The blame game starts with American companies accusing EURid, the nonprofit organization in charge of assigning .eu domains, of rigging the system to favor European companies, The Wall Street Journal reported. EURid claims American companies filed improperly, or in many cases too late.
For example, ATT.com directs surfers to the phone giant, while ATT.eu goes to a Polish company that makes stainless steel products. AT&T, the phone company, applied for the European domain two months before the Polish company did, but was rejected because of an error in its filing. AT&T said it was going to appeal the decision, according to the report.
Other prominent European domains included in the dispute are Hertz, NBC, EDS and Eurostar. Rental car company Hertz applied for Hertz.eu but it was received 14 minutes after the application for an Italian car speaker manufacturer. Eurostar, a train service, lost Eurostar.eu to a Dutch company.
According to EURid’s rules, the first company to register a name when the suffix becomes available receives the domain. EURid received more than 100,000 registration applications in the first three hours of availability. More than 2 million active .eu domain names have been registered, according to EURid.eu. More than 20 percent of registrations were invalid because of technical inconsistencies in the filing documents.
U.S. companies claim that the process for assigning the names was complicated. The first phase was limited to businesses with a European presence that held a European trademark. Other companies and individuals needed to apply through EURid-licensed registrars.
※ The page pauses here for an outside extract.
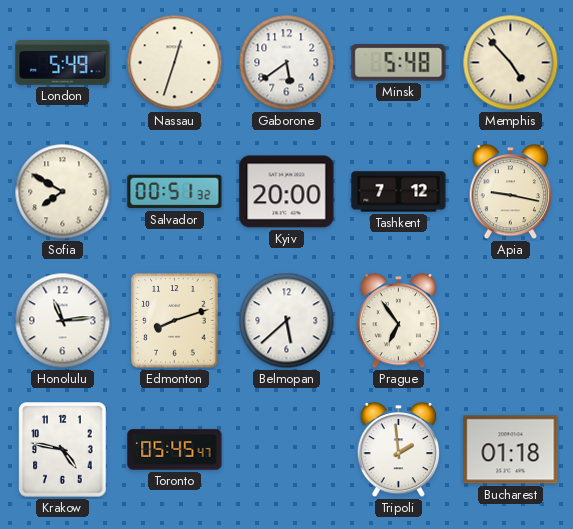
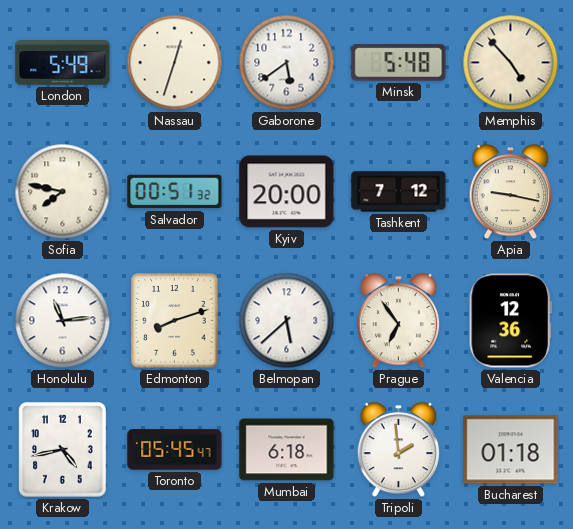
Sofia: 7:50 -> 7:47
Valencia: none -> 12:36
Krakow: 4:47 -> 4:43
Mumbai: none -> 6:18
“Speculators who profit from snagging popular Internet names found it easy to weave a path through the regulations,” WSJ.com reporterWilliam M. Buckeley said. “Some set up phony registrars to file thousands of applications on behalf of affiliated companies. According to EURid’s records, 31 registrars listed the same address in Salzburg, Austria. SnapNames.com, a closely held Internet-names business in Portland, Ore., listed 14 different registrars and another 17 at the home address of its chairman, Sudhir Bhagwan.”
Go Daddy President Bob Parsons wrote on his blog that one-third of the 1,500 registrars who applied for .eu names didn’t have websites. He indicated this meant they’re looking to sell the domains or set up sites plastered with advertising.
While EURid has acknowledged some people are abusing the naming system, it only recently responded to fraud complaints. It cancelled 74,000 names last month entered by registrars that intended to use the names themselves.
“The Europeans are playing the game: What’s mine is mine and what’s yours is negotiable,” Marc Ostrofsky, a domain name investment firm president, told WSJ.com. “It’s very, very unfair.”